▸ **Work order**
Look for "Толщина: до 40 мм" in the entries below. Write out that line and all later lines exactly, ending with the final one.

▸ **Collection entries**
=== Begin Enclosure ===
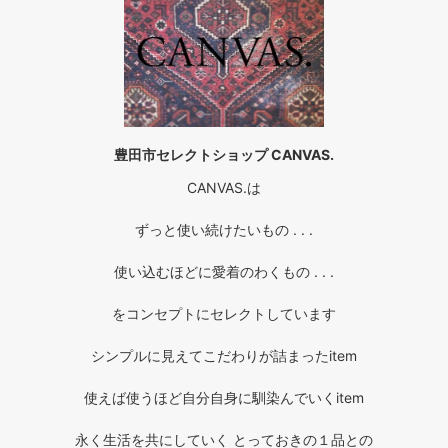
豊田市セレクトショップ CANVAS.
CANVAS.は
ずっと使い続けたいもの . . .
使い込むほどに愛着のわくもの . . .
をコンセプトにセレクトしています
シンプルに見えてこだわりが詰まったitem
使えば使うほど自分自身に馴染んでいくitem
永く生活を共にしていく とっておきの１品との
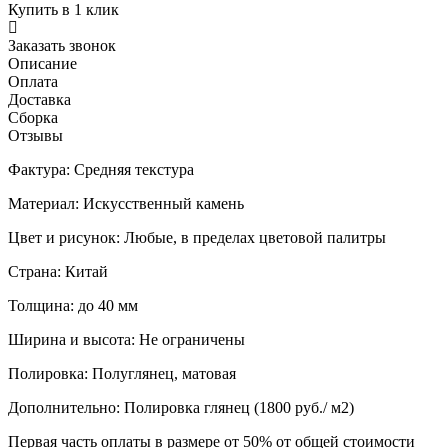
Купить в 1 клик
Заказать звонок
Описание
Оплата
Доставка
Сборка
Отзывы
Фактура: Средняя текстура
Материал: Искусственный камень
Цвет и рисунок: Любые, в пределах цветовой палитры
Страна: Китай
Толщина: до 40 мм
Ширина и высота: Не ограничены
Полировка: Полуглянец, матовая
Дополнительно: Полировка глянец (1800 руб./ м2)
Первая часть оплаты в размере от 50% от общей стоимости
=== End Enclosure ===
▸ **Written solution**
Толщина: до 40 мм
Ширина и высота: Не ограничены
Полировка: Полуглянец, матовая
Дополнительно: Полировка глянец (1800 руб./ м2)
Первая часть оплаты в размере от 50% от общей стоимости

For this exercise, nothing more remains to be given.